Essas experiências permitem que haja conversa, questionamentos e mudança de atitudes e rotinas na vida real. “Criamos uma oportunidade de facilitação de diálogo que permite a esses profissionais verem a situação de forma de diferente. Ao ver o que aconteceu com a personagem, começam a perceber o porquê de algumas decisões e saem do aspecto generalizante para entender que é preciso ir para o caso específico. Ver que elas precisam ser entendidas por suas potencialidades e não julgadas por suas fraquezas. E passam a olhar o que diz a lei como uma forma de proteção dessa criança.”

O jogo “História de Lurdes” está sendo desenvolvido no formato virtual, para poder ser utilizado por novos multiplicadores da prática.

Casos de sucesso

Além de realizar as oficinas, a Clínica também oferece acompanhamento aos órgãos e entidades para ajudar a construir soluções diferentes para cada caso. Houve situações em que, após a participação nas oficinas, profissionais de um CAPS, ao perceberem que uma gestante não estava comparecendo ao atendimento, começaram a fazer busca ativa nos hospitais para verificar se o bebê tinha nascido e informar que ela contava com o apoio para permanecer com sua criança; em outro local, as maternidades da cidade se mobilizaram e criaram um serviço para mudar rotinas de trabalho e criar uma Casa da Gestante para receber mulheres em situação de rua.
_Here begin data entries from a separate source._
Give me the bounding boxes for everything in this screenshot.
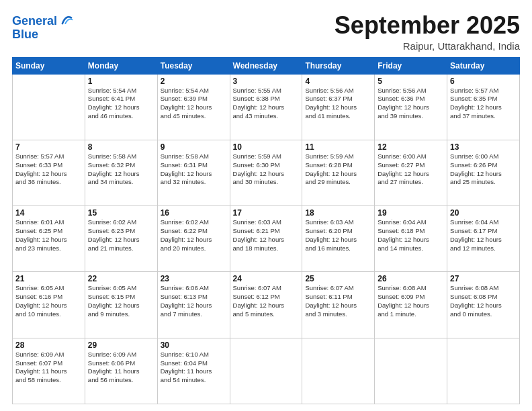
calendar-cell: 11Sunrise: 5:59 AMSunset: 6:28 PMDayligh… xyxy=(302,140,375,205)
cell-info: Sunrise: 6:08 AMSunset: 6:08 PMDaylight:… xyxy=(450,284,517,318)
weekday-header-wednesday: Wednesday xyxy=(230,57,302,74)
logo: General Blue xyxy=(12,15,73,42)
cell-info: Sunrise: 5:55 AMSunset: 6:38 PMDaylight:… xyxy=(233,87,300,121)
calendar-cell: 21Sunrise: 6:05 AMSunset: 6:16 PMDayligh… xyxy=(13,272,85,338)
cell-day-number: 9 xyxy=(161,142,227,152)
header: General Blue September 2025 Raipur, Utta… xyxy=(12,12,520,52)
cell-day-number: 21 xyxy=(15,274,82,283)
cell-day-number: 16 xyxy=(161,208,227,218)
cell-info: Sunrise: 5:59 AMSunset: 6:30 PMDaylight:… xyxy=(233,152,300,187)
cell-day-number: 14 xyxy=(15,208,82,218)
calendar-cell: 29Sunrise: 6:09 AMSunset: 6:06 PMDayligh… xyxy=(85,338,157,404)
cell-day-number: 15 xyxy=(88,208,154,218)
cell-day-number: 22 xyxy=(88,274,154,283)
weekday-header-thursday: Thursday xyxy=(302,57,375,74)
cell-day-number: 25 xyxy=(305,274,371,283)
cell-info: Sunrise: 5:57 AMSunset: 6:35 PMDaylight:… xyxy=(450,87,517,121)
calendar-cell: 3Sunrise: 5:55 AMSunset: 6:38 PMDaylight… xyxy=(230,74,302,140)
calendar-cell: 15Sunrise: 6:02 AMSunset: 6:23 PMDayligh… xyxy=(85,206,157,272)
logo-blue: Blue xyxy=(12,28,73,42)
cell-info: Sunrise: 5:56 AMSunset: 6:36 PMDaylight:… xyxy=(378,87,444,121)
calendar-cell: 17Sunrise: 6:03 AMSunset: 6:21 PMDayligh… xyxy=(230,206,302,272)
calendar-cell: 1Sunrise: 5:54 AMSunset: 6:41 PMDaylight… xyxy=(85,74,157,140)
weekday-header-friday: Friday xyxy=(375,57,447,74)
cell-day-number: 13 xyxy=(450,142,517,152)
calendar-cell: 6Sunrise: 5:57 AMSunset: 6:35 PMDaylight… xyxy=(447,74,520,140)
cell-day-number: 19 xyxy=(378,208,444,218)
cell-info: Sunrise: 6:01 AMSunset: 6:25 PMDaylight:… xyxy=(15,218,82,253)
cell-info: Sunrise: 6:00 AMSunset: 6:26 PMDaylight:… xyxy=(450,152,517,187)
title-block: September 2025 Raipur, Uttarakhand, Indi… xyxy=(335,12,520,52)
week-row-3: 14Sunrise: 6:01 AMSunset: 6:25 PMDayligh… xyxy=(13,206,520,272)
cell-day-number: 6 xyxy=(450,77,517,86)
cell-info: Sunrise: 6:02 AMSunset: 6:23 PMDaylight:… xyxy=(88,218,154,253)
cell-day-number: 2 xyxy=(161,77,227,86)
cell-info: Sunrise: 6:06 AMSunset: 6:13 PMDaylight:… xyxy=(161,284,227,318)
calendar-cell: 19Sunrise: 6:04 AMSunset: 6:18 PMDayligh… xyxy=(375,206,447,272)
cell-info: Sunrise: 6:04 AMSunset: 6:18 PMDaylight:… xyxy=(378,218,444,253)
cell-day-number: 11 xyxy=(305,142,371,152)
cell-info: Sunrise: 5:57 AMSunset: 6:33 PMDaylight:… xyxy=(15,152,82,187)
weekday-header-row: SundayMondayTuesdayWednesdayThursdayFrid… xyxy=(13,57,520,74)
cell-info: Sunrise: 6:04 AMSunset: 6:17 PMDaylight:… xyxy=(450,218,517,253)
cell-info: Sunrise: 6:07 AMSunset: 6:11 PMDaylight:… xyxy=(305,284,371,318)
calendar-cell: 24Sunrise: 6:07 AMSunset: 6:12 PMDayligh… xyxy=(230,272,302,338)
calendar-cell: 7Sunrise: 5:57 AMSunset: 6:33 PMDaylight… xyxy=(13,140,85,205)
month-title: September 2025 xyxy=(335,12,520,39)
calendar-cell: 20Sunrise: 6:04 AMSunset: 6:17 PMDayligh… xyxy=(447,206,520,272)
week-row-5: 28Sunrise: 6:09 AMSunset: 6:07 PMDayligh… xyxy=(13,338,520,404)
cell-info: Sunrise: 5:54 AMSunset: 6:39 PMDaylight:… xyxy=(161,87,227,121)
cell-info: Sunrise: 6:02 AMSunset: 6:22 PMDaylight:… xyxy=(161,218,227,253)
calendar-cell: 5Sunrise: 5:56 AMSunset: 6:36 PMDaylight… xyxy=(375,74,447,140)
cell-info: Sunrise: 6:00 AMSunset: 6:27 PMDaylight:… xyxy=(378,152,444,187)
cell-info: Sunrise: 6:03 AMSunset: 6:21 PMDaylight:… xyxy=(233,218,300,253)
cell-day-number: 29 xyxy=(88,340,154,350)
weekday-header-saturday: Saturday xyxy=(447,57,520,74)
calendar-cell: 23Sunrise: 6:06 AMSunset: 6:13 PMDayligh… xyxy=(157,272,230,338)
week-row-4: 21Sunrise: 6:05 AMSunset: 6:16 PMDayligh… xyxy=(13,272,520,338)
cell-info: Sunrise: 6:09 AMSunset: 6:06 PMDaylight:… xyxy=(88,351,154,385)
cell-day-number: 20 xyxy=(450,208,517,218)
week-row-1: 1Sunrise: 5:54 AMSunset: 6:41 PMDaylight… xyxy=(13,74,520,140)
cell-day-number: 17 xyxy=(233,208,300,218)
location-subtitle: Raipur, Uttarakhand, India xyxy=(335,40,520,52)
calendar-cell xyxy=(230,338,302,404)
week-row-2: 7Sunrise: 5:57 AMSunset: 6:33 PMDaylight… xyxy=(13,140,520,205)
calendar-cell: 4Sunrise: 5:56 AMSunset: 6:37 PMDaylight… xyxy=(302,74,375,140)
cell-day-number: 12 xyxy=(378,142,444,152)
calendar-cell: 2Sunrise: 5:54 AMSunset: 6:39 PMDaylight… xyxy=(157,74,230,140)
weekday-header-sunday: Sunday xyxy=(13,57,85,74)
logo-text: General xyxy=(12,15,57,28)
calendar-cell: 8Sunrise: 5:58 AMSunset: 6:32 PMDaylight… xyxy=(85,140,157,205)
cell-day-number: 30 xyxy=(161,340,227,350)
cell-day-number: 26 xyxy=(378,274,444,283)
calendar-cell: 22Sunrise: 6:05 AMSunset: 6:15 PMDayligh… xyxy=(85,272,157,338)
cell-info: Sunrise: 5:56 AMSunset: 6:37 PMDaylight:… xyxy=(305,87,371,121)
calendar-cell xyxy=(302,338,375,404)
calendar-cell: 18Sunrise: 6:03 AMSunset: 6:20 PMDayligh… xyxy=(302,206,375,272)
cell-day-number: 5 xyxy=(378,77,444,86)
cell-info: Sunrise: 6:10 AMSunset: 6:04 PMDaylight:… xyxy=(161,351,227,385)
weekday-header-tuesday: Tuesday xyxy=(157,57,230,74)
cell-info: Sunrise: 6:07 AMSunset: 6:12 PMDaylight:… xyxy=(233,284,300,318)
cell-day-number: 23 xyxy=(161,274,227,283)
cell-info: Sunrise: 6:09 AMSunset: 6:07 PMDaylight:… xyxy=(15,351,82,385)
cell-day-number: 3 xyxy=(233,77,300,86)
cell-info: Sunrise: 6:05 AMSunset: 6:16 PMDaylight:… xyxy=(15,284,82,318)
calendar-cell: 25Sunrise: 6:07 AMSunset: 6:11 PMDayligh… xyxy=(302,272,375,338)
cell-info: Sunrise: 5:59 AMSunset: 6:28 PMDaylight:… xyxy=(305,152,371,187)
cell-day-number: 24 xyxy=(233,274,300,283)
calendar-cell xyxy=(447,338,520,404)
cell-day-number: 28 xyxy=(15,340,82,350)
calendar-cell: 13Sunrise: 6:00 AMSunset: 6:26 PMDayligh… xyxy=(447,140,520,205)
calendar-cell: 26Sunrise: 6:08 AMSunset: 6:09 PMDayligh… xyxy=(375,272,447,338)
calendar-cell: 9Sunrise: 5:58 AMSunset: 6:31 PMDaylight… xyxy=(157,140,230,205)
logo-icon xyxy=(58,13,73,28)
calendar-cell: 30Sunrise: 6:10 AMSunset: 6:04 PMDayligh… xyxy=(157,338,230,404)
cell-info: Sunrise: 5:58 AMSunset: 6:32 PMDaylight:… xyxy=(88,152,154,187)
calendar-cell: 14Sunrise: 6:01 AMSunset: 6:25 PMDayligh… xyxy=(13,206,85,272)
cell-day-number: 8 xyxy=(88,142,154,152)
cell-day-number: 4 xyxy=(305,77,371,86)
calendar-cell xyxy=(375,338,447,404)
cell-day-number: 18 xyxy=(305,208,371,218)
“O impacto das oficinas está chegando na agenda dos municípios, fomentando novos debates sobre as políticas públicas”, explica Janaína. Em Santos (SP), a Comissão de Álcool e Drogas pediu o acompanhamento do projeto para também criar uma Casa da Gestante; e a Clínica enviou uma nota técnica ao Conselho Nacional dos Direitos da Criança e do Adolescente (Conanda) para discutir o assunto. Segundo Janaína Gomes, “os profissionais são os primeiros multiplicadores. Dessa forma, melhoramos o serviço prestado pela Rede de Garantias de Direito”. Com informações da assessoria de imprensa do CNJ.